Episode Transcript
[00:00:01] Speaker A: Let us pray.
Loving Lord, we do come to you as your eggs, as your people gathered in worship, and now we open our hearts and minds that your spirit would be speaking to us through your word read and your word proclaimed that we might become more like Jesus, especially as we worship and serve together for your glory. Amen.
Our scripture lesson today comes from Ephesians 4116.
Listen for God's word to us.
I, therefore the prisoner in the Lord, beg you to lead a life worthy of the calling to which you have been called with all humility and gentleness, with patience, bearing with one another in love, making every effort to maintain the unity of the spirit in the bond of peace.
There is one body and one spirit, just as you were called to the one hope of your calling. One Lord, one faith, one baptism, one God and father of all, who is above all and through all and in all.
But each of us was given grace according to the measure of Christ's gift. Therefore, it is said, when he ascended on high, he made captivity itself a captive. He gave gifts to his people.
When it says he ascended, what does it mean but that he had also descended into the lower parts of the earth? He who descended is the same one who ascended far above all the heavens so that he might fill all things.
The gifts he gave were that some would be apostles, some prophets, some evangelists, some pastors and teachers, all to equip the saints for the work of ministry, for building up of the body of Christ, until all of us come to the unity of the faith and of the knowledge of the Son of God, to maturity, to the measure of the full stature of Christ.
We must no longer be children, tossed to and fro and blown about by every wind of doctrine, by people's trickery, by their craftiness in deceitful scheming, but speaking the truth in love. We must grow up in every way into him who is the head, into Christ, from whom the whole body joined and knit together by every ligament with which it is equipped. As each part is working properly promotes the body's growth in building itself up. Love.

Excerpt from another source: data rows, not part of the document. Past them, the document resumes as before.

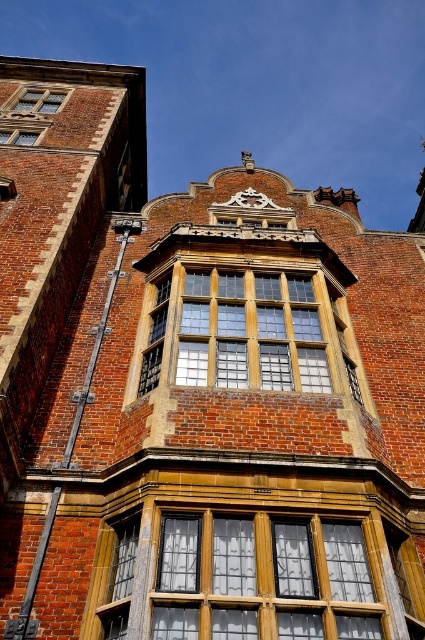 Can you confirm if clear glass windows at center is positioned above wooden textured window at center?

Actually, clear glass windows at center is below wooden textured window at center.

Locate an element on the screen. This screenshot has height=640, width=425. clear glass windows at center is located at coordinates (243, 577).

Who is more forward, (316, 518) or (51, 104)?

Point (316, 518)

Where is `clear glass windows at center`? clear glass windows at center is located at coordinates (243, 577).

Is point (232, 586) closer to viewer compared to point (47, 92)?

Yes, point (232, 586) is closer to viewer.

This screenshot has width=425, height=640. I want to click on clear glass windows at center, so click(x=243, y=577).

Is clear glass window at upper left positioned in front of matte glass window at upper left?

No, it is not.

From the picture: Who is more distant from viewer, (31, 104) or (8, 140)?

Point (31, 104)

Is point (51, 92) positioned in front of point (30, 145)?

No, it is behind (30, 145).

Identify the location of clear glass window at upper left. (39, 100). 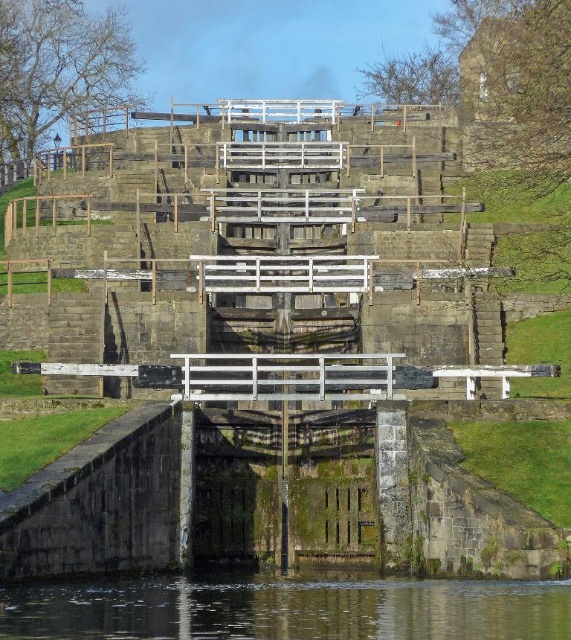 Question: In this image, where is weathered stone stairs at center located relative to clear water at bottom?

Choices:
 (A) right
 (B) left

Answer: (B)

Question: Which point is closer to the camera taking this photo?

Choices:
 (A) (287, 282)
 (B) (379, 598)

Answer: (B)

Question: Which point is closer to the camera?

Choices:
 (A) clear water at bottom
 (B) weathered stone stairs at center

Answer: (A)

Question: Where is weathered stone stairs at center located in relation to clear water at bottom in the image?

Choices:
 (A) above
 (B) below

Answer: (A)

Question: Which point is farther from the camera taking this photo?

Choices:
 (A) (266, 636)
 (B) (307, 212)

Answer: (B)

Question: Does weathered stone stairs at center appear on the right side of clear water at bottom?

Choices:
 (A) no
 (B) yes

Answer: (A) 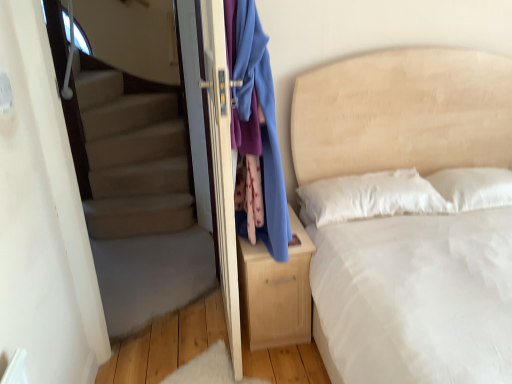 Question: Can you confirm if beige fabric bed at center is thinner than carpeted stairs at left?

Choices:
 (A) yes
 (B) no

Answer: (B)

Question: Is beige fabric bed at center directly adjacent to carpeted stairs at left?

Choices:
 (A) yes
 (B) no

Answer: (B)

Question: From the image's perspective, is beige fabric bed at center located above carpeted stairs at left?

Choices:
 (A) no
 (B) yes

Answer: (A)

Question: From the image's perspective, would you say beige fabric bed at center is shown under carpeted stairs at left?

Choices:
 (A) no
 (B) yes

Answer: (B)

Question: Is beige fabric bed at center smaller than carpeted stairs at left?

Choices:
 (A) no
 (B) yes

Answer: (A)

Question: Looking at the image, does light wood nightstand at center seem bigger or smaller compared to carpeted stairs at left?

Choices:
 (A) big
 (B) small

Answer: (A)

Question: From the image's perspective, is light wood nightstand at center positioned above or below carpeted stairs at left?

Choices:
 (A) below
 (B) above

Answer: (A)

Question: Does point (266, 345) appear closer or farther from the camera than point (110, 190)?

Choices:
 (A) farther
 (B) closer

Answer: (B)

Question: From a real-world perspective, is light wood nightstand at center positioned above or below carpeted stairs at left?

Choices:
 (A) above
 (B) below

Answer: (B)

Question: From a real-world perspective, relative to blue fabric at center, is beige fabric bed at center vertically above or below?

Choices:
 (A) above
 (B) below

Answer: (B)

Question: Is beige fabric bed at center spatially inside blue fabric at center, or outside of it?

Choices:
 (A) outside
 (B) inside

Answer: (A)

Question: Based on their positions, is beige fabric bed at center located to the left or right of blue fabric at center?

Choices:
 (A) left
 (B) right

Answer: (B)

Question: Is beige fabric bed at center taller or shorter than blue fabric at center?

Choices:
 (A) short
 (B) tall

Answer: (B)

Question: In terms of height, does beige fabric bed at center look taller or shorter compared to matte white screen door at center?

Choices:
 (A) tall
 (B) short

Answer: (B)

Question: Is beige fabric bed at center in front of or behind matte white screen door at center in the image?

Choices:
 (A) front
 (B) behind

Answer: (A)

This is the word of the Lord.
[00:03:18] Speaker B: So you know one of my favorite things about being your pastor. I'll give you a hint. It's not revising job descriptions or revising.org charts, though that's important to do. And Tom McGinnis, thank you for your help with that. Robin Howard and others. What would I do without you? But what I would call the good stuff is getting to listen, watch, pray, and celebrate as you all attend to the call of God in your lives. That is the good stuff.
In recent months, I've gotten to celebrate students from this congregation or connect to this congregation, graduating and celebrating as they either look to head to a new school or take on some new job.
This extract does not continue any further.